Extubation failure after neonatal cardiac surgery has been associated with considerable postoperative morbidity, although data identifying risk factors for its occurrence are sparse. We aimed to determine risk factors for extubation failure in our neonatal cardiac surgical population.


Retrospective chart review.


Urban tertiary care free-standing children's hospital.


Neonates (0-30 d) who underwent cardiac surgery at our institution between January 2009 and December 2012 was performed.

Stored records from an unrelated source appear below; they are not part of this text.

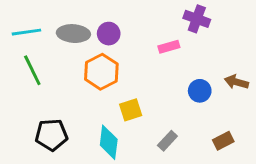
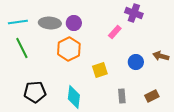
pink rectangle: (169, 47) -> (115, 32), turned -32
yellow square: (131, 110) -> (100, 70), moved
gray rectangle: (167, 141) -> (122, 96), moved, turned -48

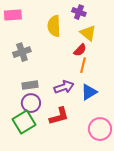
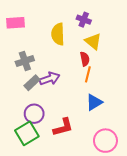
red semicircle: (80, 50) -> (85, 59), turned -56
gray rectangle: (30, 85) -> (32, 83), moved, turned -35
purple arrow: (64, 87) -> (50, 79), moved

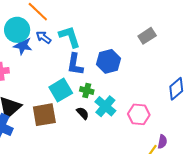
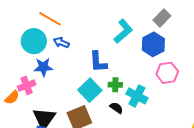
cyan L-shape: (70, 37) -> (123, 31), moved, turned 80
blue star: (23, 45) -> (43, 67), moved
blue hexagon: (109, 61) -> (153, 44), moved
pink hexagon: (139, 114) -> (167, 73), moved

Extubation failure was defined as reintubation within 72 hours after extubation from mechanical ventilation. Multivariate logistic regression analysis was performed to determine independent risk factors for extubation failure.


We included 120 neonates, of whom 21 (17.5%) experienced extubation failure. On univariate analysis, patients who failed extubation were more likely to have genetic abnormalities (24% vs 6%; p = 0.023), hypoplastic left heart (43% vs 17%; p = 0.009), delayed sternal closure (38% vs 12%; p = 0.004), postoperative infection prior to extubation (38% vs 11%; p = 0.002), and longer duration of mechanical ventilation (median, 142 vs 58 hr; p = 0.009]. On multivariate analysis, genetic abnormalities, hypoplastic left heart, and postoperative infection remained independently associated with extubation failure. Furthermore, patients with infection who failed extubation tended to receive fewer days of antibiotics prior to their first extubation attempt when compared with patients with infection who did not fail extubation (4.9 ± 2.6 vs 7.3 ± 3; p = 0.073).


Neonates with underlying genetic abnormalities, hypoplastic left heart, or postoperative infection were at increased risk for extubation failure. A more conservative approach in these patients, including longer pre-extubation duration of antibiotic therapy for postoperative infections, may be warranted.